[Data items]
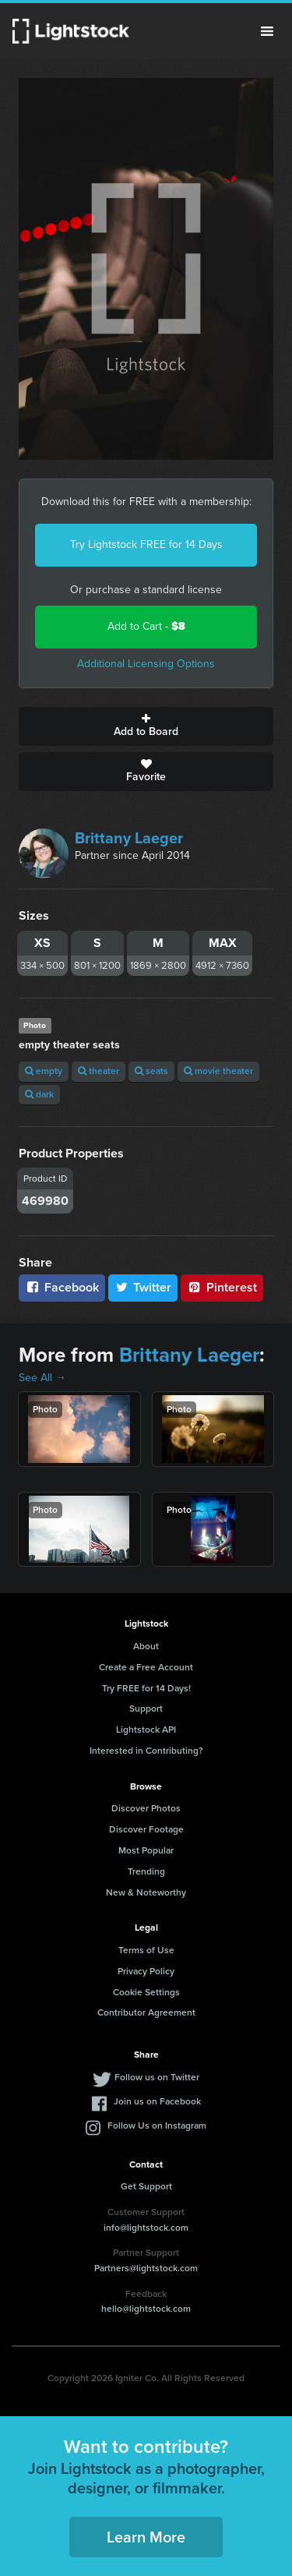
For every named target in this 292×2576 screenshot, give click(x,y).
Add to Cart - (146, 626)
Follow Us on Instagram (156, 2125)
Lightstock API (146, 1730)
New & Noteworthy (146, 1892)
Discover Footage (146, 1829)
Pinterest (222, 1287)
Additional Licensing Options (146, 663)
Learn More (146, 2537)
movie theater (218, 1071)
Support (146, 1708)
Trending (146, 1871)
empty (43, 1071)
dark (39, 1094)
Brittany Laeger (129, 838)
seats (151, 1071)
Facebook (62, 1287)
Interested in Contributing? (146, 1751)
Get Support (146, 2186)
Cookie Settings (146, 1992)
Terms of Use (146, 1950)
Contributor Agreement (146, 2012)
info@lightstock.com (146, 2228)
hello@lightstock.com (146, 2309)
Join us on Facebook (157, 2101)
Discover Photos (146, 1808)
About (146, 1646)
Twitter (143, 1287)
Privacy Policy (146, 1971)
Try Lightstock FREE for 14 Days (146, 544)
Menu (267, 31)
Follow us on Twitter (156, 2077)
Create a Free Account (146, 1667)
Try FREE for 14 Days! (146, 1688)
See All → (42, 1377)
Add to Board (146, 726)
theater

Your task:
Write every line of the data out again exactly, leaving out all images.

Response to the task:
For every named target in this 292×2576 screenshot, give click(x,y).
Add to Cart - (146, 626)
Follow Us on Instagram (156, 2125)
Lightstock API (146, 1730)
New & Noteworthy (146, 1892)
Discover Footage (146, 1829)
Pinterest (222, 1287)
Additional Licensing Options (146, 663)
Learn More (146, 2537)
movie theater (218, 1071)
Support (146, 1708)
Trending (146, 1871)
empty (43, 1071)
dark (39, 1094)
Brittany Laeger (129, 838)
seats (151, 1071)
Facebook (62, 1287)
Interested in Contributing? (146, 1751)
Get Support (146, 2186)
Cookie Settings (146, 1992)
Terms of Use (146, 1950)
Contributor Agreement (146, 2012)
info@lightstock.com (146, 2228)
hello@lightstock.com (146, 2309)
Join us on Facebook (157, 2101)
Discover Photos (146, 1808)
About (146, 1646)
Twitter (143, 1287)
Privacy Policy (146, 1971)
Try Lightstock FREE for 14 Days (146, 544)
Menu (267, 31)
Follow us on Twitter (156, 2077)
Create a Free Account (146, 1667)
Try FREE for 14 Days! (146, 1688)
See All → (42, 1377)
Add to Board (146, 726)
theater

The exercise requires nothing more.